:: Provided records ::
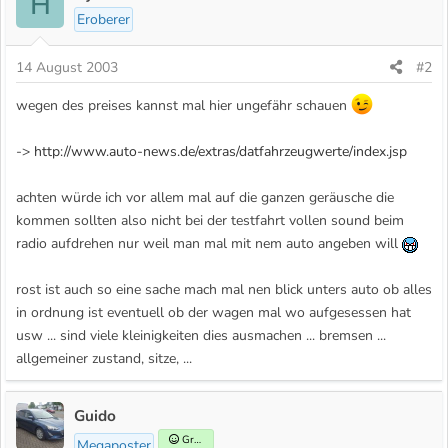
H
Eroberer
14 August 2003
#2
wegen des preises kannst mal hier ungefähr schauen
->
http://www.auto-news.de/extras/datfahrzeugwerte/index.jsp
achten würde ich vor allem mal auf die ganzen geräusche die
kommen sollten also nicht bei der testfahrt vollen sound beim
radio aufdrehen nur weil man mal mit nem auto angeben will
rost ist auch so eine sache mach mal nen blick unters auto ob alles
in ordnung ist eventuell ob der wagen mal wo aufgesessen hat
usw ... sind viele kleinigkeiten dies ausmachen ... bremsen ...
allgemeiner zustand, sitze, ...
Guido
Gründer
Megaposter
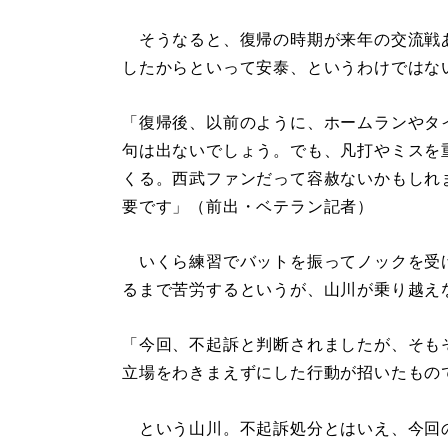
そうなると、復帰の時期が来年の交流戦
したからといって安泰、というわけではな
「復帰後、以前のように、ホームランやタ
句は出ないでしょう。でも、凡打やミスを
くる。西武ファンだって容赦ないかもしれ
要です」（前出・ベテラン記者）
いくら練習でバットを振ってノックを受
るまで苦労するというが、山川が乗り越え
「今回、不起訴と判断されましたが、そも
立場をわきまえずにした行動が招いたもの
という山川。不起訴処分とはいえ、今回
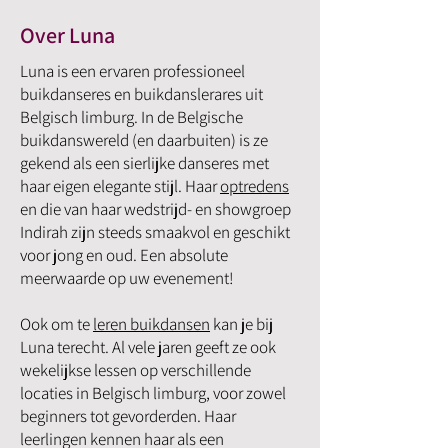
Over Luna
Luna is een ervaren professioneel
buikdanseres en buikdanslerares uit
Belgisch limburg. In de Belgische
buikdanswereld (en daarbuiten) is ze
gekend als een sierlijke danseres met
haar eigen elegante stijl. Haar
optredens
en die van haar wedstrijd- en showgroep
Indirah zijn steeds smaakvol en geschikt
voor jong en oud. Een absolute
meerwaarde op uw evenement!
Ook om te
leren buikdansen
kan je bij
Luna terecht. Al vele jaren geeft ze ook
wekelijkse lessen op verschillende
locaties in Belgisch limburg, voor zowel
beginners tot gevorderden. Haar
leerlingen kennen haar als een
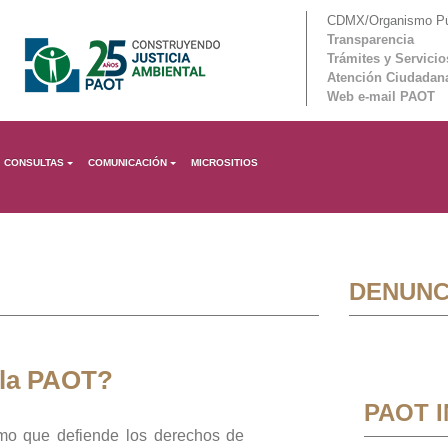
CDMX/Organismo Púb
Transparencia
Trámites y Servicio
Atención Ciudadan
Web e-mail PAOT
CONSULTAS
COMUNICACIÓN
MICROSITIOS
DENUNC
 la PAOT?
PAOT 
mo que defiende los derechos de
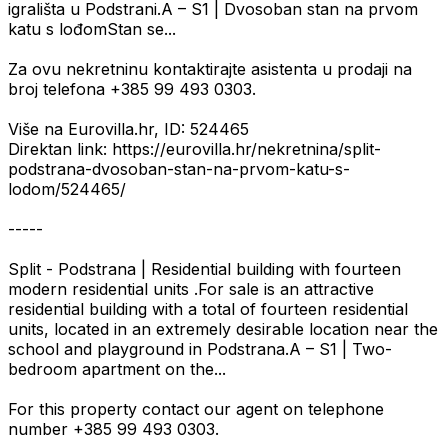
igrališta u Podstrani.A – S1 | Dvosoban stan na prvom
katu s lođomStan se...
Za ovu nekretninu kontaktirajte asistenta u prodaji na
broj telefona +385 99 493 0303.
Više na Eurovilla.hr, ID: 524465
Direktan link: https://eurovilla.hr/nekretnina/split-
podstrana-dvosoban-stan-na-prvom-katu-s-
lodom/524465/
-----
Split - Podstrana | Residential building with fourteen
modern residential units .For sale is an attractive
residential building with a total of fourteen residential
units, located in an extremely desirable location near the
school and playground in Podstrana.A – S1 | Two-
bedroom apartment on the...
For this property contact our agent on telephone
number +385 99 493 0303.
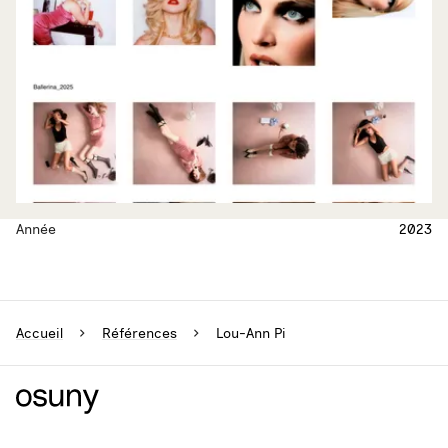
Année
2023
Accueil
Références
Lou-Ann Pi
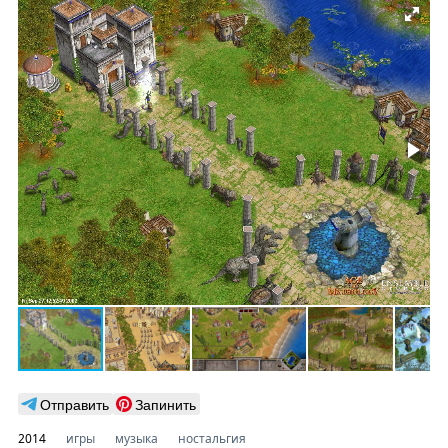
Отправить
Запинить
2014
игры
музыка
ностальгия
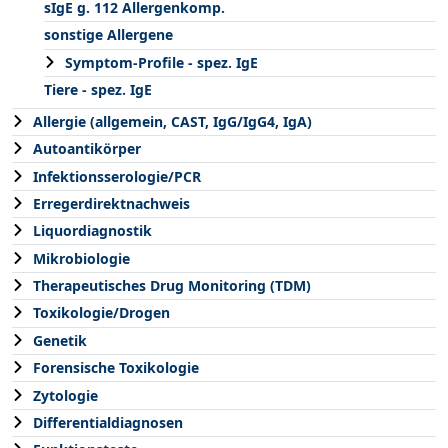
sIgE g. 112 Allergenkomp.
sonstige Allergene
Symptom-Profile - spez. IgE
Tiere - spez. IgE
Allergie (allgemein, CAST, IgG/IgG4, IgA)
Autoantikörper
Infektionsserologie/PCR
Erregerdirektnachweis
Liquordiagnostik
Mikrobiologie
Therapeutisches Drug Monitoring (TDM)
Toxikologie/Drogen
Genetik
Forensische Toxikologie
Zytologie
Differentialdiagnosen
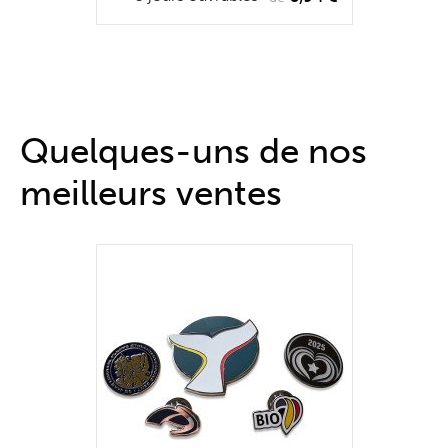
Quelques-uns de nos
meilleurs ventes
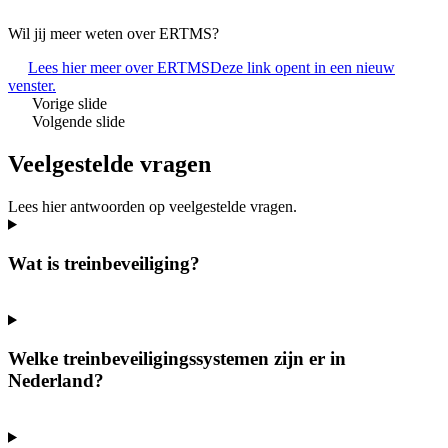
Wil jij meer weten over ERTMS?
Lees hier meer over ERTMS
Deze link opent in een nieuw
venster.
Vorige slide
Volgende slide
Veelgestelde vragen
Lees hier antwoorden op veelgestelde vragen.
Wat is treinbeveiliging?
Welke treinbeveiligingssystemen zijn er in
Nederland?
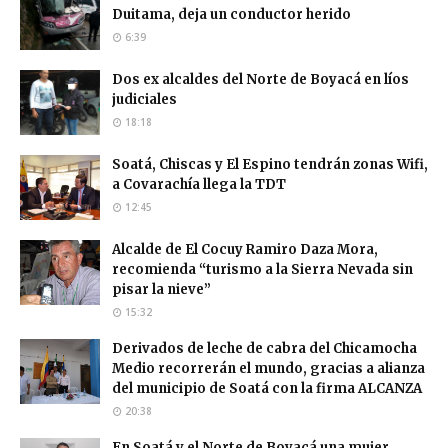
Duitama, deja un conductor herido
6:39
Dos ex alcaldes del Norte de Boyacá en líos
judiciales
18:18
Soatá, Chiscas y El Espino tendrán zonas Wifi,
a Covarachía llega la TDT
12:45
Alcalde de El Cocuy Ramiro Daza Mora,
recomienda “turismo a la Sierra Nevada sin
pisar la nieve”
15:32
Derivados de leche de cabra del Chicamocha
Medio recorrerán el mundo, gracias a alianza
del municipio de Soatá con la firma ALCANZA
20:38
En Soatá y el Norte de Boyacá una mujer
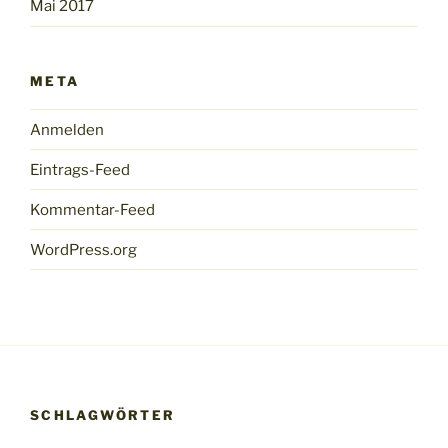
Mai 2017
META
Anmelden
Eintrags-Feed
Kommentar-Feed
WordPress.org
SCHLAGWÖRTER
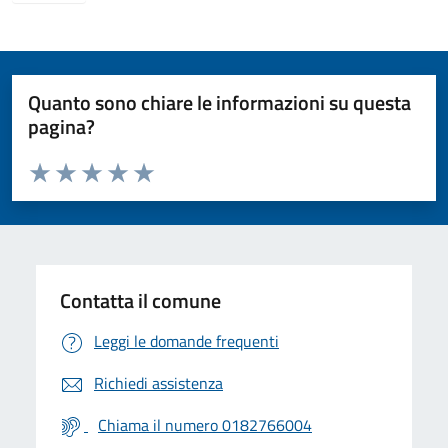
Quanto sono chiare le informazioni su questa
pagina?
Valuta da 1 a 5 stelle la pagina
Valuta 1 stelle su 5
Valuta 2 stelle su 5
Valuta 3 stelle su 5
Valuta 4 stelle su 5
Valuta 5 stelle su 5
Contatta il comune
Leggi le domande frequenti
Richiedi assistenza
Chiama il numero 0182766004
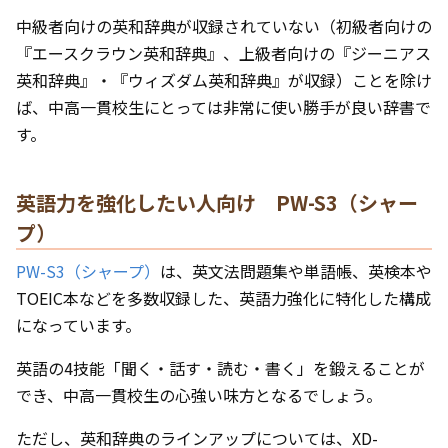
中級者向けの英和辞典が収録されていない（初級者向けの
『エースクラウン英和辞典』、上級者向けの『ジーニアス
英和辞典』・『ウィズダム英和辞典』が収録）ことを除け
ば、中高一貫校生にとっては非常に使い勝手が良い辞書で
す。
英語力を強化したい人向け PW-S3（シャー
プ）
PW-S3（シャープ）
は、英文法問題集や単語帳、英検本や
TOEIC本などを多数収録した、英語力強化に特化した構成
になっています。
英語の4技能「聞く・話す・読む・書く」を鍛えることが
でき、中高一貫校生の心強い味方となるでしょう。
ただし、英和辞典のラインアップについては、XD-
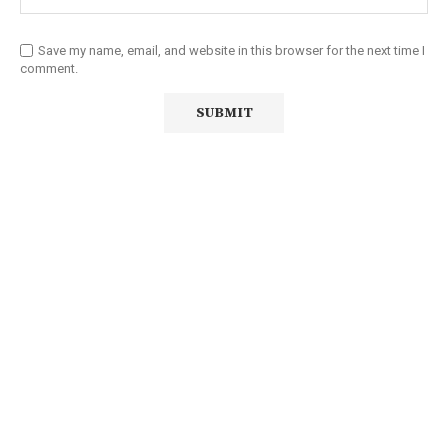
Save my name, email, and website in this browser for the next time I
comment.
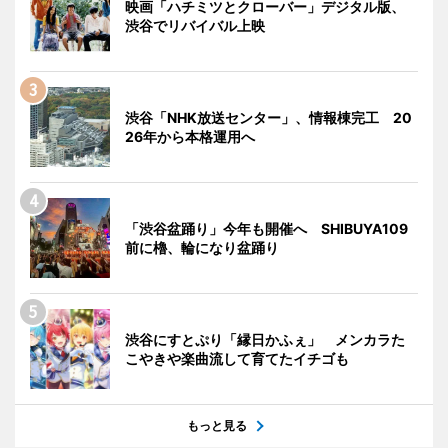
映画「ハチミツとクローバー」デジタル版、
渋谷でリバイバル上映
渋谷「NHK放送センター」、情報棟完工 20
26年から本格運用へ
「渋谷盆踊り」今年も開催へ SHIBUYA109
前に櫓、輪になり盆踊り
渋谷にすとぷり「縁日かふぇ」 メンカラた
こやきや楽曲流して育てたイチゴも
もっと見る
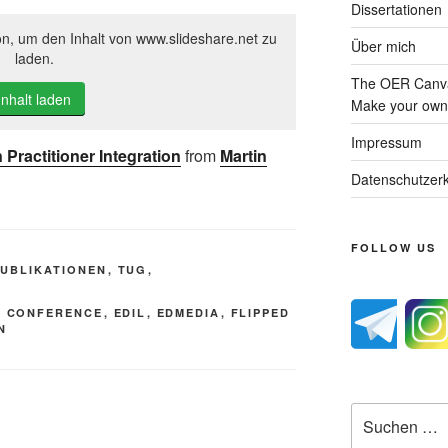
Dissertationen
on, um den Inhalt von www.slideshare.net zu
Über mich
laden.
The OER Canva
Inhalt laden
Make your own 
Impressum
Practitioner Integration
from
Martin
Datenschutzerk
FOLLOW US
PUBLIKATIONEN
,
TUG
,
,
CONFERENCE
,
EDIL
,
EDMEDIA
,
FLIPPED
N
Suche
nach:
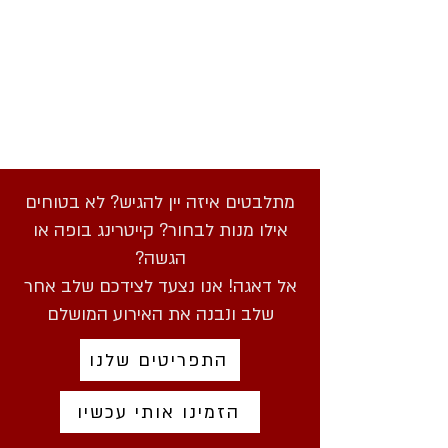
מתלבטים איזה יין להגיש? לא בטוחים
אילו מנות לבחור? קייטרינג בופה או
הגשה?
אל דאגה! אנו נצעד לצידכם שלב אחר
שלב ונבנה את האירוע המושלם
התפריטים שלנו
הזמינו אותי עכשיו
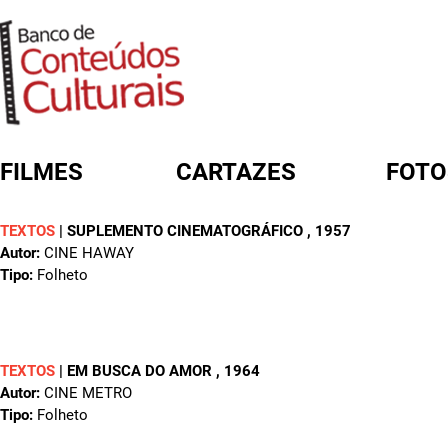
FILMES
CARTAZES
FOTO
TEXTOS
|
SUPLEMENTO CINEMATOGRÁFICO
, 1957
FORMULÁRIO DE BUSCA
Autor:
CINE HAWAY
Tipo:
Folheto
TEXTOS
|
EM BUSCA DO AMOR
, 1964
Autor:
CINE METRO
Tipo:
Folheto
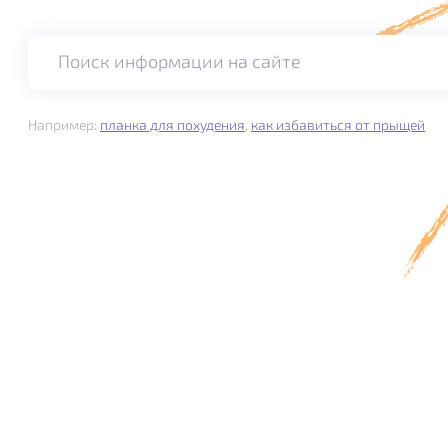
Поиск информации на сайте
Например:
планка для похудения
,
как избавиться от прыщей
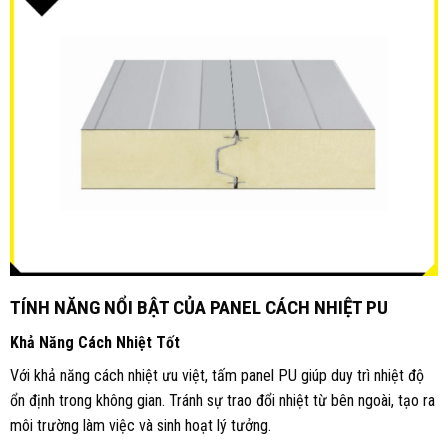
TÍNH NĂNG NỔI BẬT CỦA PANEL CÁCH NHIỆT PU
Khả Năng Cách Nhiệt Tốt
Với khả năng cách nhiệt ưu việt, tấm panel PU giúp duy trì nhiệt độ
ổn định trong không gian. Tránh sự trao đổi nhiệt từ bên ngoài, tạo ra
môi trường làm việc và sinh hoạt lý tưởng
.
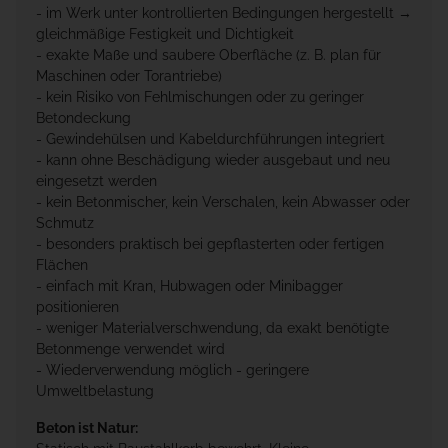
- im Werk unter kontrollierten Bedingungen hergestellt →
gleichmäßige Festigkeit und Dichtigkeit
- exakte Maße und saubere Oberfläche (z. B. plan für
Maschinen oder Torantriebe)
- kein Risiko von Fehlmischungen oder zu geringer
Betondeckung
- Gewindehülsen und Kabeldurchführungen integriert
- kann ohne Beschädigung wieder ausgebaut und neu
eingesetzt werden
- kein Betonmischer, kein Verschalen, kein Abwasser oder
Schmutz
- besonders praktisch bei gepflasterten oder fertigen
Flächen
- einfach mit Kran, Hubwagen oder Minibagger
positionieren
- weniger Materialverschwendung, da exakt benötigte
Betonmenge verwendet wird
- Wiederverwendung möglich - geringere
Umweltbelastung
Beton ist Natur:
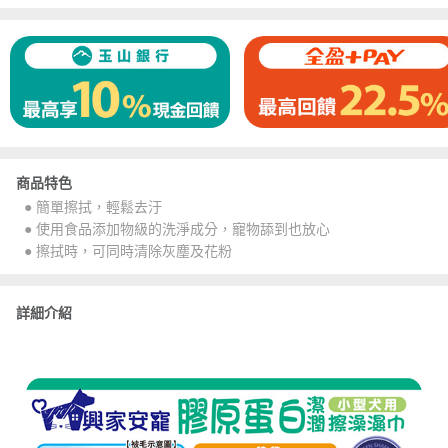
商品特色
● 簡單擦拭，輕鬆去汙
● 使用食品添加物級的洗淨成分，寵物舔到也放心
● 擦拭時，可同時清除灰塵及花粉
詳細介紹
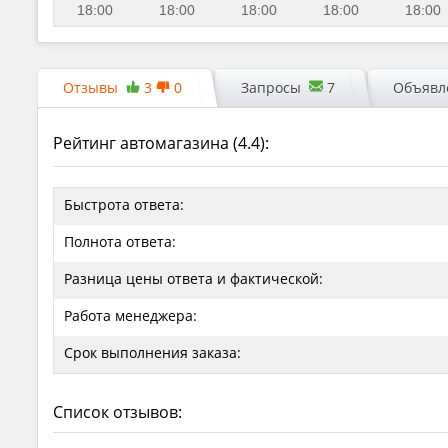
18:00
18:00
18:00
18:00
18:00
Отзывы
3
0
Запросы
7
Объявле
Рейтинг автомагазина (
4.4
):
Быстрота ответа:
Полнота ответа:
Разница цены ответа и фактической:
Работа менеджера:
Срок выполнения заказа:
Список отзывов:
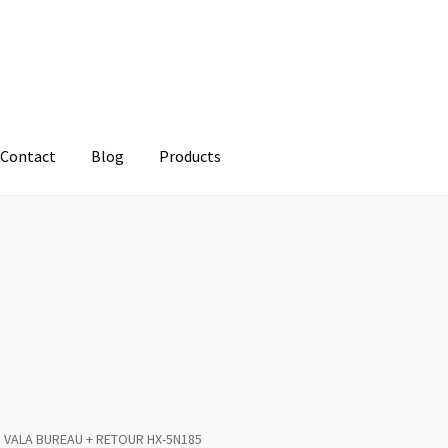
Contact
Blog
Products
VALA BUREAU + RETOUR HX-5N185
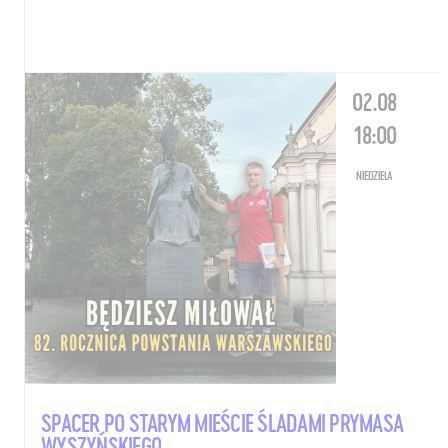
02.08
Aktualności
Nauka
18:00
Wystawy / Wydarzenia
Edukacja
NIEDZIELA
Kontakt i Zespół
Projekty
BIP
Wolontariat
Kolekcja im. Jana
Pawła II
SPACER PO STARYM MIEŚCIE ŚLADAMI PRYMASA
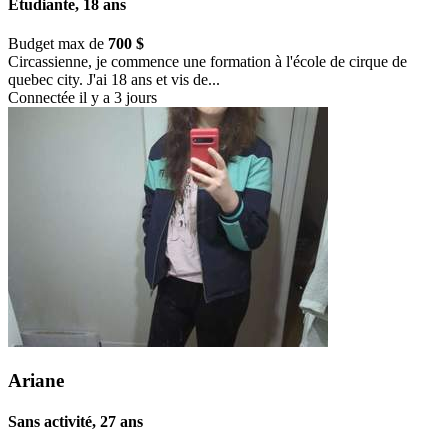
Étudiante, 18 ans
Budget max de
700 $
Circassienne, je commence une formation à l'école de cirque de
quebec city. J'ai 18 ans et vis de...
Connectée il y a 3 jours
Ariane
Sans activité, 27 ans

:: Work order ::
Across the listing above, count the lines that contain the string "BUSCA" and report the figure alone.

:: Solved problem ::
2